▶ [EXERCISE DESCRIPTION]: Line by line, the data below should be set down unchanged, with images excluded.

----- MATERIAL TO PROCESS -----

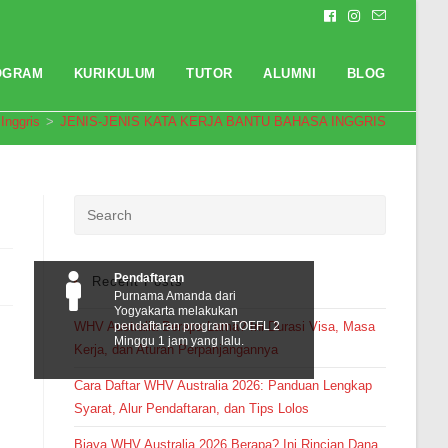
OGRAM
KURIKULUM
TUTOR
ALUMNI
BLOG
Inggris
>
JENIS-JENIS KATA KERJA BANTU BAHASA INGGRIS
Pendaftaran
Recent Posts
Purnama Amanda dari
Yogyakarta melakukan
WHV Australia Berapa Lama? Ini Durasi Visa, Masa
pendaftaran program TOEFL 2
Minggu 1 jam yang lalu.
Kerja, dan Aturan Perpanjangannya
Cara Daftar WHV Australia 2026: Panduan Lengkap
Syarat, Alur Pendaftaran, dan Tips Lolos
Biaya WHV Australia 2026 Berapa? Ini Rincian Dana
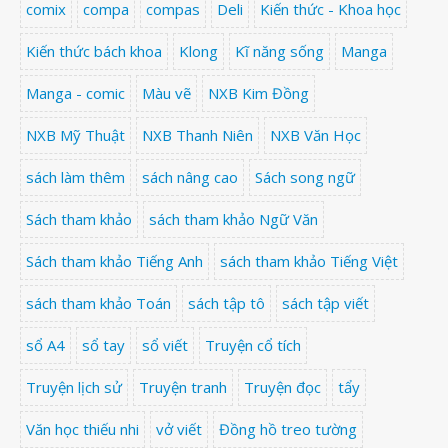
comix
compa
compas
Deli
Kiến thức - Khoa học
Kiến thức bách khoa
Klong
Kĩ năng sống
Manga
Manga - comic
Màu vẽ
NXB Kim Đồng
NXB Mỹ Thuật
NXB Thanh Niên
NXB Văn Học
sách làm thêm
sách nâng cao
Sách song ngữ
Sách tham khảo
sách tham khảo Ngữ Văn
Sách tham khảo Tiếng Anh
sách tham khảo Tiếng Việt
sách tham khảo Toán
sách tập tô
sách tập viết
sổ A4
sổ tay
sổ viết
Truyện cổ tích
Truyện lịch sử
Truyện tranh
Truyện đọc
tẩy
Văn học thiếu nhi
vở viết
Đồng hồ treo tường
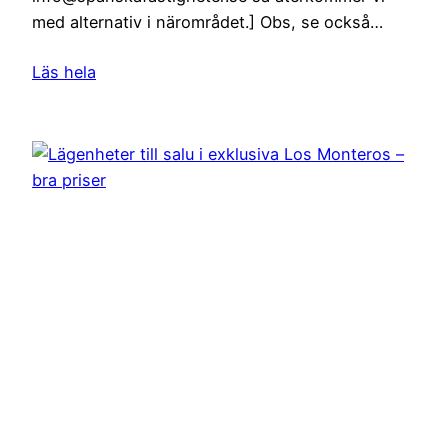
med alternativ i närområdet.] Obs, se också…
Läs hela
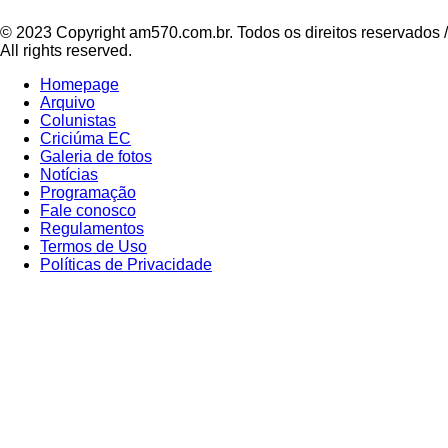
© 2023 Copyright am570.com.br. Todos os direitos reservados /
All rights reserved.
Homepage
Arquivo
Colunistas
Criciúma EC
Galeria de fotos
Notícias
Programação
Fale conosco
Regulamentos
Termos de Uso
Políticas de Privacidade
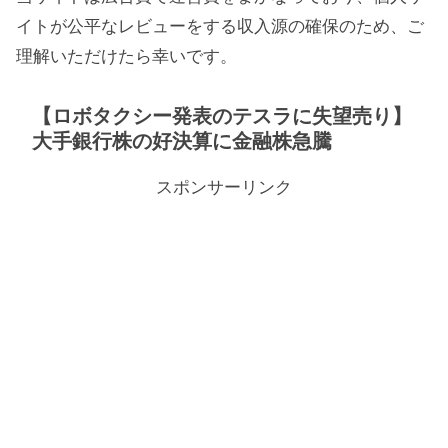
イトが公平なレビューをする収入源の確保のため、ご
理解いただけたら幸いです。
【ロボタクシー発表のテスラに失望売り】
大手銀行株の好決算に金融株急騰
スポンサーリンク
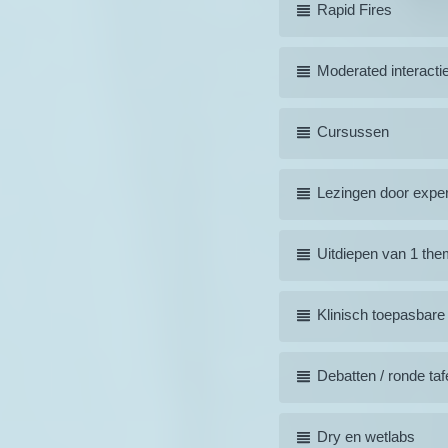
Rapid Fires
Moderated interacti
Cursussen
Lezingen door exper
Uitdiepen van 1 th
Klinisch toepasbare
Debatten / ronde taf
Dry en wetlabs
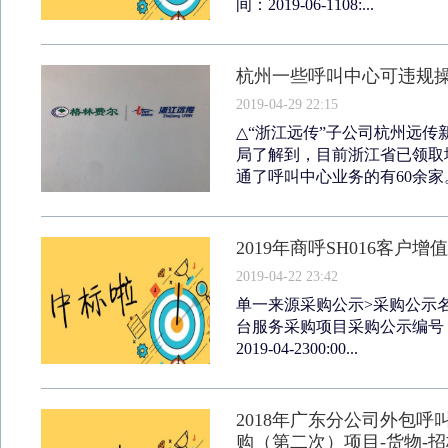
间：2019-06-1108:...
杭州一些呼叫中心可违规操
2019-04-29 22:15
△“浙江远传”子公司杭州远
局了解到，目前浙江省已领取
通了呼叫中心业务的有60余家
2019年商呼SH016客
2019-04-22 23:42
单一来源采购公示>采购公示名称
台服务采购项目采购公示编号：GD
2019-04-2300:00...
2018年广东分公司外包呼
购（第二次）项目-货物-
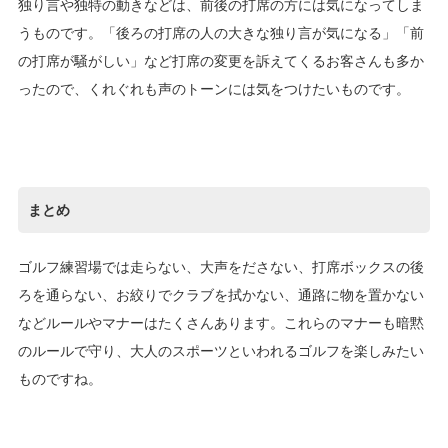
独り言や独特の動きなどは、前後の打席の方には気になってしま
うものです。「後ろの打席の人の大きな独り言が気になる」「前
の打席が騒がしい」など打席の変更を訴えてくるお客さんも多か
ったので、くれぐれも声のトーンには気をつけたいものです。
まとめ
ゴルフ練習場では走らない、大声をださない、打席ボックスの後
ろを通らない、お絞りでクラブを拭かない、通路に物を置かない
などルールやマナーはたくさんあります。これらのマナーも暗黙
のルールで守り、大人のスポーツといわれるゴルフを楽しみたい
ものですね。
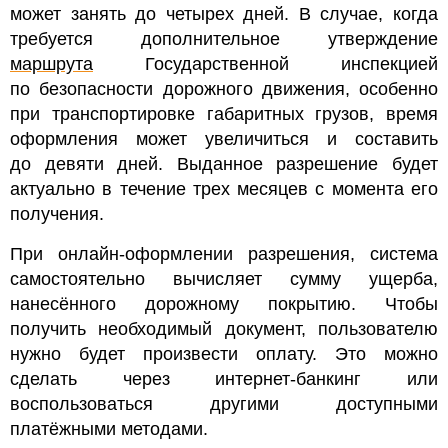
может занять до четырех дней. В случае, когда
требуется дополнительное утверждение
маршрута
Государственной инспекцией
по безопасности дорожного движения, особенно
при транспортировке габаритных грузов, время
оформления может увеличиться и составить
до девяти дней. Выданное разрешение будет
актуально в течение трех месяцев с момента его
получения.
При онлайн-оформлении разрешения, система
самостоятельно вычисляет сумму ущерба,
нанесённого дорожному покрытию. Чтобы
получить необходимый документ, пользователю
нужно будет произвести оплату. Это можно
сделать через интернет-банкинг или
воспользоваться другими доступными
платёжными методами.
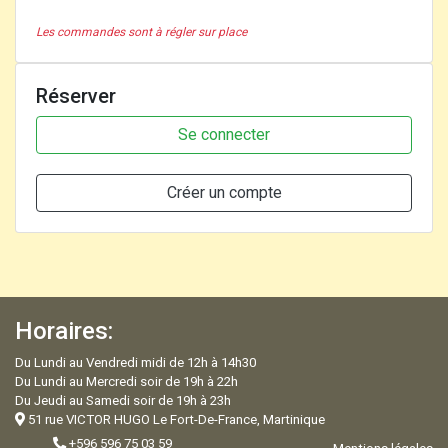
Les commandes sont à régler sur place
Réserver
Se connecter
Créer un compte
Horaires:
Du Lundi au Vendredi midi de 12h à 14h30
Du Lundi au Mercredi soir de 19h à 22h
Du Jeudi au Samedi soir de 19h à 23h
51 rue VICTOR HUGO Le Fort-De-France, Martinique
+596 596 75 03 59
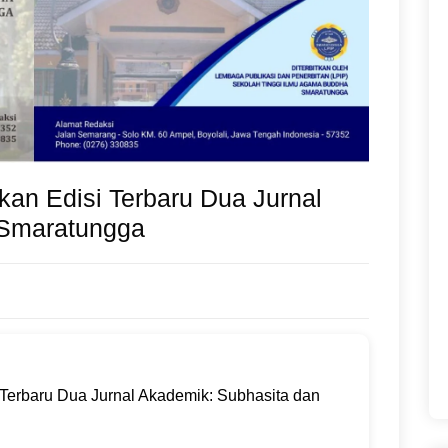
an Edisi Terbaru Dua Jurnal
 Smaratungga
Terbaru Dua Jurnal Akademik: Subhasita dan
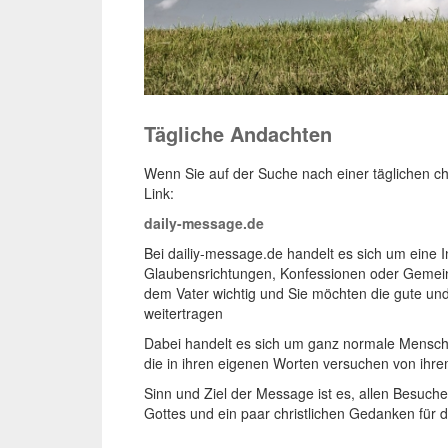
Tägliche Andachten
Wenn Sie auf der Suche nach einer täglichen ch
Link:
daily-message.de
Bei dailiy-message.de handelt es sich um eine In
Glaubensrichtungen, Konfessionen oder Gemeind
dem Vater wichtig und Sie möchten die gute un
weitertragen
Dabei handelt es sich um ganz normale Menschen
die in ihren eigenen Worten versuchen von ihre
Sinn und Ziel der Message ist es, allen Besuch
Gottes und ein paar christlichen Gedanken für 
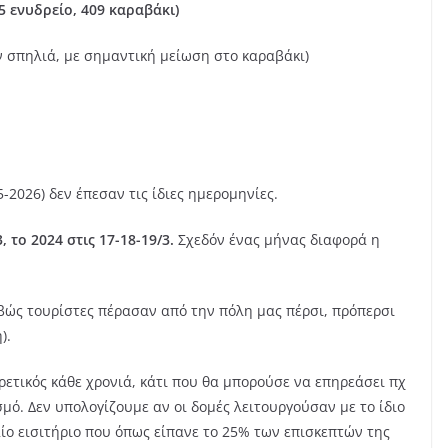
45 ενυδρείο, 409 καραβάκι)
ν σπηλιά, με σημαντική μείωση στο καραβάκι)
-2026) δεν έπεσαν τις ίδιες ημερομηνίες.
3, το 2024 στις 17-18-19/3.
Σχεδόν ένας μήνας διαφορά η
ιβώς τουρίστες πέρασαν από την πόλη μας πέρσι, πρόπερσι
).
ετικός κάθε χρονιά, κάτι που θα μπορούσε να επηρεάσει πχ
σμό. Δεν υπολογίζουμε αν οι δομές λειτουργούσαν με το ίδιο
ίο εισιτήριο που όπως είπανε το 25% των επισκεπτών της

-----

▶ [EXERCISE RESULT]:
OGRAM
KURIKULUM
TUTOR
ALUMNI
BLOG
Inggris
>
JENIS-JENIS KATA KERJA BANTU BAHASA INGGRIS
Pendaftaran
Recent Posts
Purnama Amanda dari
Yogyakarta melakukan
WHV Australia Berapa Lama? Ini Durasi Visa, Masa
pendaftaran program TOEFL 2
Minggu 1 jam yang lalu.
Kerja, dan Aturan Perpanjangannya
Cara Daftar WHV Australia 2026: Panduan Lengkap
Syarat, Alur Pendaftaran, dan Tips Lolos
Biaya WHV Australia 2026 Berapa? Ini Rincian Dana
comix
compa
compas
Deli
Kiến thức - Khoa học
Kiến thức bách khoa
Klong
Kĩ năng sống
Manga
Manga - comic
Màu vẽ
NXB Kim Đồng
NXB Mỹ Thuật
NXB Thanh Niên
NXB Văn Học
sách làm thêm
sách nâng cao
Sách song ngữ
Sách tham khảo
sách tham khảo Ngữ Văn
Sách tham khảo Tiếng Anh
sách tham khảo Tiếng Việt
sách tham khảo Toán
sách tập tô
sách tập viết
sổ A4
sổ tay
sổ viết
Truyện cổ tích
Truyện lịch sử
Truyện tranh
Truyện đọc
tẩy
Văn học thiếu nhi
vở viết
Đồng hồ treo tường
med alternativ i närområdet.] Obs, se också…
Läs hela
© 2023 Copyright am570.com.br. Todos os direitos reservados /
All rights reserved.
Homepage
Arquivo
Colunistas
Criciúma EC
Galeria de fotos
Notícias
Programação
Fale conosco
Regulamentos
Termos de Uso
Políticas de Privacidade
イトが公平なレビューをする収入源の確保のため、ご
理解いただけたら幸いです。
【ロボタクシー発表のテスラに失望売り】
大手銀行株の好決算に金融株急騰
スポンサーリンク
Rapid Fires
Moderated interacti
Cursussen
Lezingen door exper
Uitdiepen van 1 th
Klinisch toepasbare
Debatten / ronde taf
Dry en wetlabs
间：2019-06-1108:...
杭州一些呼叫中心可违规操
2019-04-29 22:15
△“浙江远传”子公司杭州远
局了解到，目前浙江省已领取
通了呼叫中心业务的有60余家
2019年商呼SH016客
2019-04-22 23:42
单一来源采购公示>采购公示名称
台服务采购项目采购公示编号：GD
2019-04-2300:00...
2018年广东分公司外包呼
购（第二次）项目-货物-
独り言や独特の動きなどは、前後の打席の方には気になってしま
うものです。「後ろの打席の人の大きな独り言が気になる」「前
の打席が騒がしい」など打席の変更を訴えてくるお客さんも多か
ったので、くれぐれも声のトーンには気をつけたいものです。
まとめ
ゴルフ練習場では走らない、大声をださない、打席ボックスの後
ろを通らない、お絞りでクラブを拭かない、通路に物を置かない
などルールやマナーはたくさんあります。これらのマナーも暗黙
のルールで守り、大人のスポーツといわれるゴルフを楽しみたい
ものですね。
может занять до четырех дней. В случае, когда
требуется дополнительное утверждение
маршрута
Государственной инспекцией
по безопасности дорожного движения, особенно
при транспортировке габаритных грузов, время
оформления может увеличиться и составить
до девяти дней. Выданное разрешение будет
актуально в течение трех месяцев с момента его
получения.
При онлайн-оформлении разрешения, система
самостоятельно вычисляет сумму ущерба,
нанесённого дорожному покрытию. Чтобы
получить необходимый документ, пользователю
нужно будет произвести оплату. Это можно
сделать через интернет-банкинг или
воспользоваться другими доступными
платёжными методами.
Les commandes sont à régler sur place
Réserver
Se connecter
Créer un compte
Horaires:
Du Lundi au Vendredi midi de 12h à 14h30
Du Lundi au Mercredi soir de 19h à 22h
Du Jeudi au Samedi soir de 19h à 23h
51 rue VICTOR HUGO Le Fort-De-France, Martinique
+596 596 75 03 59
an Edisi Terbaru Dua Jurnal
 Smaratungga
Terbaru Dua Jurnal Akademik: Subhasita dan
Tägliche Andachten
Wenn Sie auf der Suche nach einer täglichen ch
Link:
daily-message.de
Bei dailiy-message.de handelt es sich um eine In
Glaubensrichtungen, Konfessionen oder Gemeind
dem Vater wichtig und Sie möchten die gute un
weitertragen
Dabei handelt es sich um ganz normale Menschen
die in ihren eigenen Worten versuchen von ihre
Sinn und Ziel der Message ist es, allen Besuch
Gottes und ein paar christlichen Gedanken für 
45 ενυδρείο, 409 καραβάκι)
ν σπηλιά, με σημαντική μείωση στο καραβάκι)
-2026) δεν έπεσαν τις ίδιες ημερομηνίες.
3, το 2024 στις 17-18-19/3.
Σχεδόν ένας μήνας διαφορά η
ιβώς τουρίστες πέρασαν από την πόλη μας πέρσι, πρόπερσι
).
ετικός κάθε χρονιά, κάτι που θα μπορούσε να επηρεάσει πχ
σμό. Δεν υπολογίζουμε αν οι δομές λειτουργούσαν με το ίδιο
ίο εισιτήριο που όπως είπανε το 25% των επισκεπτών της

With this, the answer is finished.